Copy each line of the entries below that contains the string "cumpleaños".
BEGIN Excerpted data
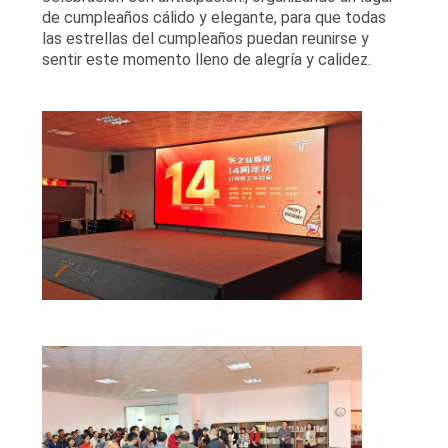
MAPA
de cumpleaños cálido y elegante, para que todas
las estrellas del cumpleaños puedan reunirse y
DEL
sentir este momento lleno de alegría y calidez.
SITIO
POLÍTICA
DE
PRIVACIDAD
END Excerpted data
**Solution to this task**
de cumpleaños cálido y elegante, para que todas
las estrellas del cumpleaños puedan reunirse y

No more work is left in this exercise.